-- What this task involves --
Look below. Copy each line that has "economy" in it.
Stored data Start Marker
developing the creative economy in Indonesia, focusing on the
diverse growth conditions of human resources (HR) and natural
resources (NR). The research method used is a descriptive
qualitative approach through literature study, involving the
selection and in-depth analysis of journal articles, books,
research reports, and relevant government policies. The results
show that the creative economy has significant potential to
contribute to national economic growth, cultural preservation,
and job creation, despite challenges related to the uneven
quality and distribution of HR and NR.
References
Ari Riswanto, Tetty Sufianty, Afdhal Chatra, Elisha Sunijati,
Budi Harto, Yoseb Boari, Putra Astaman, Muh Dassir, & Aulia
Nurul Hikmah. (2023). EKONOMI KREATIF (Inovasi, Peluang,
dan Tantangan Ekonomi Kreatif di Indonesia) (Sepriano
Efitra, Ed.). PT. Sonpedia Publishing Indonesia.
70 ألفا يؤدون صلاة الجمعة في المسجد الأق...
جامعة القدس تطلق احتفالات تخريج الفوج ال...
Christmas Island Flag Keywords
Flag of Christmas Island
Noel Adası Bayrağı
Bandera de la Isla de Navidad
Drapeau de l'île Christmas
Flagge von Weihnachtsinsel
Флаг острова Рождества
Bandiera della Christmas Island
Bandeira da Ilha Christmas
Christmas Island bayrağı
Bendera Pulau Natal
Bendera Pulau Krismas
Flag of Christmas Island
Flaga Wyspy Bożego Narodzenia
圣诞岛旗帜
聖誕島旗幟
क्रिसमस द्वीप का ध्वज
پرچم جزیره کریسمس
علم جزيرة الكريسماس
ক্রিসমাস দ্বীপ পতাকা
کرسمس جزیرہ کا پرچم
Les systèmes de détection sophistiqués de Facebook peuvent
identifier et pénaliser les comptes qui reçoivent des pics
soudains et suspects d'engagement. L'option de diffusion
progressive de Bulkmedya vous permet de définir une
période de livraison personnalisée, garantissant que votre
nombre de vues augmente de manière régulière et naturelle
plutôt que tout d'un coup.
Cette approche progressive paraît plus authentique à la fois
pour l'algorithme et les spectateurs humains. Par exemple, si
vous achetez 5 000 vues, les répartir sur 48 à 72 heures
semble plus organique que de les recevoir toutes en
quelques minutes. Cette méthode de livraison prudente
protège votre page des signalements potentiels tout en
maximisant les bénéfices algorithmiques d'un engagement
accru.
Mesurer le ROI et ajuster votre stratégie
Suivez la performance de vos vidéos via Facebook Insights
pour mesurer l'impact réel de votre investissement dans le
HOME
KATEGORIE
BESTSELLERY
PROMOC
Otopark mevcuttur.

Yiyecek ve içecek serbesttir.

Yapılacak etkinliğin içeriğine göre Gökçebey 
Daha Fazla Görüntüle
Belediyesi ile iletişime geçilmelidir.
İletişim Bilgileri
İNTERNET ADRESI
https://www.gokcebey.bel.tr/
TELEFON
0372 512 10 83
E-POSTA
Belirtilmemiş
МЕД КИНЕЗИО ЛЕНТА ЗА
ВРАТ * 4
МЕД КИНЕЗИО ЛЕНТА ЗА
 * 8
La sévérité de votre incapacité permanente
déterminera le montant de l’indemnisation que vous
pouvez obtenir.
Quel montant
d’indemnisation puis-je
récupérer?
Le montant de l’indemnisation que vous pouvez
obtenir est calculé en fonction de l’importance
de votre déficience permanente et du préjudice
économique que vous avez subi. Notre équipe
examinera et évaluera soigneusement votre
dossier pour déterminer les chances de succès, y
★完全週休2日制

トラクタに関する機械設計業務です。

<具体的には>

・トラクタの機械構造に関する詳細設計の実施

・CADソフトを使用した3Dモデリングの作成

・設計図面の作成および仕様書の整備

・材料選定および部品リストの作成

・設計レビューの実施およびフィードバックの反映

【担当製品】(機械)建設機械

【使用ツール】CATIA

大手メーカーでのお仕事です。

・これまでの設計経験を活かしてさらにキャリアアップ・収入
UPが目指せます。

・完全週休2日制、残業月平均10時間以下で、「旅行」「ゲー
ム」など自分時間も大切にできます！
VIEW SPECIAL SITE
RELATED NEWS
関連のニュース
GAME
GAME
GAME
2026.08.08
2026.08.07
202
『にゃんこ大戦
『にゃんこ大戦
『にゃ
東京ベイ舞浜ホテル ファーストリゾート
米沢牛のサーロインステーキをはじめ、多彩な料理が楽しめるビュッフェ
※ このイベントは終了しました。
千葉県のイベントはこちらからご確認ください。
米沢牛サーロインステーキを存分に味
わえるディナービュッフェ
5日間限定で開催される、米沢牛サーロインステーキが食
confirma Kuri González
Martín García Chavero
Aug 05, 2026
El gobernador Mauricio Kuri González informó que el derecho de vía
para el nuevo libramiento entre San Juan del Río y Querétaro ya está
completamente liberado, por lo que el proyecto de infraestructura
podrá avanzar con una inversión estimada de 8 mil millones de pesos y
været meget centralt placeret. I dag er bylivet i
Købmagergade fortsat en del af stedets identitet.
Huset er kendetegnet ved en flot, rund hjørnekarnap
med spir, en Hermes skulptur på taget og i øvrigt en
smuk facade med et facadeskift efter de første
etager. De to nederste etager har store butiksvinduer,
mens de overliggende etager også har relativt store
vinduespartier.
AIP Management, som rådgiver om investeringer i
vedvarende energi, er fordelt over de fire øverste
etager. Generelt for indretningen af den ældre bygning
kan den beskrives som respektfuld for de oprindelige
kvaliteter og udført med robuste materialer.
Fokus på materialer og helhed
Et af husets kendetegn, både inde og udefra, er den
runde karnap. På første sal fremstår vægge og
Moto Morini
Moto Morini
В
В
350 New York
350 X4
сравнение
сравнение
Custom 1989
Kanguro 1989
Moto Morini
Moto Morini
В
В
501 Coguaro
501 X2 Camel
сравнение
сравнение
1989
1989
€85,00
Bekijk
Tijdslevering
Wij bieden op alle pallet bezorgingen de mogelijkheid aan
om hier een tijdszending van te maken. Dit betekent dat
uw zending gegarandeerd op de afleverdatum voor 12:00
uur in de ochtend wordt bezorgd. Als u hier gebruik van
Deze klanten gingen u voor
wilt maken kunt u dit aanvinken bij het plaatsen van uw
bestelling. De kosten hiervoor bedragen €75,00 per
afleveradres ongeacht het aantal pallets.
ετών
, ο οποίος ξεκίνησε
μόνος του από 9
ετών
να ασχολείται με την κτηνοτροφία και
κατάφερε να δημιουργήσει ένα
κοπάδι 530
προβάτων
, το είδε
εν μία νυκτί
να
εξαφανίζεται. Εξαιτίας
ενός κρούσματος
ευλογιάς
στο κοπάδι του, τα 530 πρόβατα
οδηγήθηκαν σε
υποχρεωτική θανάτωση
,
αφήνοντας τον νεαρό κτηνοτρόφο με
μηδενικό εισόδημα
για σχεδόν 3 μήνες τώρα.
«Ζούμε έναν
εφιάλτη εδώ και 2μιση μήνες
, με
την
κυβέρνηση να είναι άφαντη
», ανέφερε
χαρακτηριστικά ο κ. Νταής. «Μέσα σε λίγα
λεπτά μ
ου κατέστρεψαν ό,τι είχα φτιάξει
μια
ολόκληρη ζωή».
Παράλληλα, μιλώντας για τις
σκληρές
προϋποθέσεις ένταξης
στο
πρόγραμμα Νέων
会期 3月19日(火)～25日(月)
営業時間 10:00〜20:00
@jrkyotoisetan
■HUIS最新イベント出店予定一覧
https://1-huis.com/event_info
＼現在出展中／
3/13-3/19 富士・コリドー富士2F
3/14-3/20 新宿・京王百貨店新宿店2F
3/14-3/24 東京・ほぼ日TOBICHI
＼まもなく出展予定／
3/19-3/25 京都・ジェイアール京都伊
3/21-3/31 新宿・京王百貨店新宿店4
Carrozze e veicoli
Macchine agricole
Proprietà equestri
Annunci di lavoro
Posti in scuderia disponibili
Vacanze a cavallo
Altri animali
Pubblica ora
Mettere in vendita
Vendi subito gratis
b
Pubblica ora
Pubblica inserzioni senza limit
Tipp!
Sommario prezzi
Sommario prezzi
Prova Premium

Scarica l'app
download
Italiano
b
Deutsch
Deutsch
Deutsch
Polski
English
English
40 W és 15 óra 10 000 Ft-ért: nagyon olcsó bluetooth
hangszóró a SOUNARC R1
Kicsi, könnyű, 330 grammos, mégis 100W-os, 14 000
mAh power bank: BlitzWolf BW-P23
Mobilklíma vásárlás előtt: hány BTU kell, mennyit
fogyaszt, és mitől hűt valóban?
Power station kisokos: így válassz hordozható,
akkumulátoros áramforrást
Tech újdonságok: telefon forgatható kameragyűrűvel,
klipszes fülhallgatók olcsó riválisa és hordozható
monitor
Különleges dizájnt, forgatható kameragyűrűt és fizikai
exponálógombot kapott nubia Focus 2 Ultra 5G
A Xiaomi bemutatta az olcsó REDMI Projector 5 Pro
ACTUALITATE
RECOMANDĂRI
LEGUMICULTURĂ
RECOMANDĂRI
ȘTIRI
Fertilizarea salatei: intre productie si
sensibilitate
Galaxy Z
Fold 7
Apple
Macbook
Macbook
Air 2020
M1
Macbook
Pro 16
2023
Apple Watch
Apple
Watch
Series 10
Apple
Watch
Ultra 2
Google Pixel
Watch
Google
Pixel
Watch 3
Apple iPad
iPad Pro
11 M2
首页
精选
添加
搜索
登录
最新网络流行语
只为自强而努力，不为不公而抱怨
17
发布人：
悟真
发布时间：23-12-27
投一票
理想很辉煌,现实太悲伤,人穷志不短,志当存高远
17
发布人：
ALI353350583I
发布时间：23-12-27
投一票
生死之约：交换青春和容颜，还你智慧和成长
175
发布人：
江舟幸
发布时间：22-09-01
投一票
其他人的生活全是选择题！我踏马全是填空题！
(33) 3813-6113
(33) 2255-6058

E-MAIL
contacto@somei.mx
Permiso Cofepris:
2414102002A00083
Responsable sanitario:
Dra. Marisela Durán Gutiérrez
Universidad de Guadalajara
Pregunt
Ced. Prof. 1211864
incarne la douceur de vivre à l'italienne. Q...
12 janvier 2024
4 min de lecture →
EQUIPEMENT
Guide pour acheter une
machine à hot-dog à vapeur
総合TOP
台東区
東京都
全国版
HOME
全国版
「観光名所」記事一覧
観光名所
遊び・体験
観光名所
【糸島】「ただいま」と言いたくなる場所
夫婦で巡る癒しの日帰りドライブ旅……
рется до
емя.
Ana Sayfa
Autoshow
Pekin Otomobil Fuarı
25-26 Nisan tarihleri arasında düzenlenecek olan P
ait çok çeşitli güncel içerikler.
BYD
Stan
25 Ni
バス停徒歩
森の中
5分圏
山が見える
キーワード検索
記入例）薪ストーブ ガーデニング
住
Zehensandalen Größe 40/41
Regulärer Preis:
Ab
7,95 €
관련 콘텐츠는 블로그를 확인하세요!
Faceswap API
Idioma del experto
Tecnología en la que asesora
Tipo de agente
Stored data End Marker
-- Answer to this task --
developing the creative economy in Indonesia, focusing on the
show that the creative economy has significant potential to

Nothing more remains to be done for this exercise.